With real names comes the realization that we are,in fact,humans. All of us. Which is good,in the real world. But when I log into WoW,all I want to be is Kitairra,my Night Elf hunter with a lot of pets,and play in their world for a few hours.
And frankly,the Official Forums have been and will be a cesspool of craptacular trolls,flame wars and the like,for many years now. I only posted rarely,and so to me it would have been nothing not to post there. But that wasn’t the point…the point was my name would be all over the net,and that was something I did not want.
Well,I’m sorry for this long,rambling nonsense,I think I’ll let my inner child go play some WoW…lol!
Kitairra
I hate the idea of Real ID being mandatory anywhere. Having our name or any other personal information displayed online (whether in a game or on a website) should ALWAYS be an individual decision.

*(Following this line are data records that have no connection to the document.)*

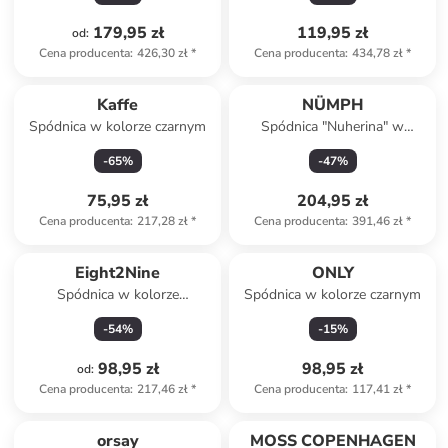
179,95 zł
119,95 zł
od
:
Cena producenta
:
426,30 zł
*
Cena producenta
:
434,78 zł
*
Kaffe
NÜMPH
Spódnica w kolorze czarnym
Spódnica "Nuherina" w
kolorze khaki
-
65
%
-
47
%
75,95 zł
204,95 zł
Cena producenta
:
217,28 zł
*
Cena producenta
:
391,46 zł
*
Eight2Nine
ONLY
Spódnica w kolorze
Spódnica w kolorze czarnym
miętowym
-
54
%
-
15
%
98,95 zł
98,95 zł
od
:
Cena producenta
:
217,46 zł
*
Cena producenta
:
117,41 zł
*
orsay
MOSS COPENHAGEN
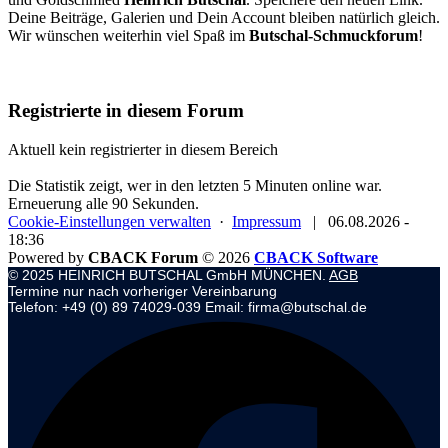
Deine Beiträge, Galerien und Dein Account bleiben natürlich gleich.
Wir wünschen weiterhin viel Spaß im
Butschal-Schmuckforum
!
Registrierte in diesem Forum
Aktuell kein registrierter in diesem Bereich
Die Statistik zeigt, wer in den letzten 5 Minuten online war.
Erneuerung alle 90 Sekunden.
Cookie-Einstellungen verwalten
·
Impressum
|
06.08.2026 -
18:36
Powered by
CBACK Forum
© 2026
CBACK Software
© 2025 HEINRICH BUTSCHAL GmbH MÜNCHEN.
AGB
Termine nur nach vorheriger Vereinbarung
Telefon: +49 (0) 89 74029-039 Email: firma@butschal.de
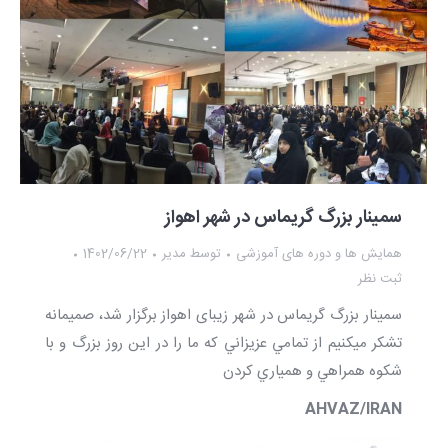
سمینار بزرگ گریماس در شهر اهواز
همایش ها و دوره های آموزشی
توسط
مدیر
1402/06/22
ثبت نظر
سمینار بزرگ گریماس در شهر زیبای اهواز برگزار شد، صميمانه
تشكر ميكنيم از تمامي عزيزاني كه ما را در اين روز بزرگ و با
شكوه همراهي و همياري كردن
AHVAZ/IRAN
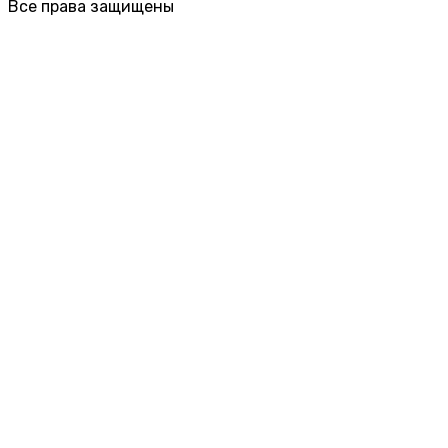
Все права защищены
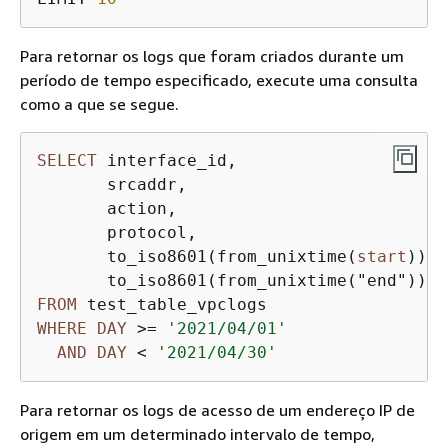
Para retornar os logs que foram criados durante um
período de tempo especificado, execute uma consulta
como a que se segue.
SELECT
 interface_id,

       srcaddr,

       action,

       protocol,

       to_iso8601(from_unixtime(
start
)) 
A
       to_iso8601(from_unixtime("end")) 
A
FROM
WHERE
DAY
>=
'2021/04/01'
AND
DAY
<
'2021/04/30'
Para retornar os logs de acesso de um endereço IP de
origem em um determinado intervalo de tempo,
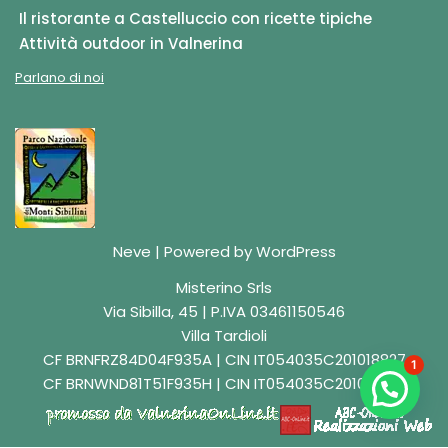
Il ristorante a Castelluccio con ricette tipiche
Attività outdoor in Valnerina
Parlano di noi
Neve
| Powered by
WordPress
Misterino Srls
Via Sibilla, 45 | P.IVA 03461150546
Villa Tardioli
CF BRNFRZ84D04F935A | CIN IT054035C201018827
1
CF BRNWND81T51F935H | CIN IT054035C201018829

There are people who have a real reason for not having their name posted, and even those who would initially not have a problem with it are opening themselves up to being stalked or harassed if someone had a mind to do it.
Also, since we don’t have to provide proof of identity when we create our WoW accounts, this would cause people to use fake names when registering, such as “Mickey Mouse” or “Spongebob Squarepants.” Then if there’s a problem with their account, they won’t be able to call Blizzard to address the issue.
If trolling is Blizzard’s problem, they should make it mandatory to have the player’s highest level character as the one they’re posting as. If there are multiple level 80′s on their account, they choose which one to associate with their posts, but must wait a set period of time to change it to another.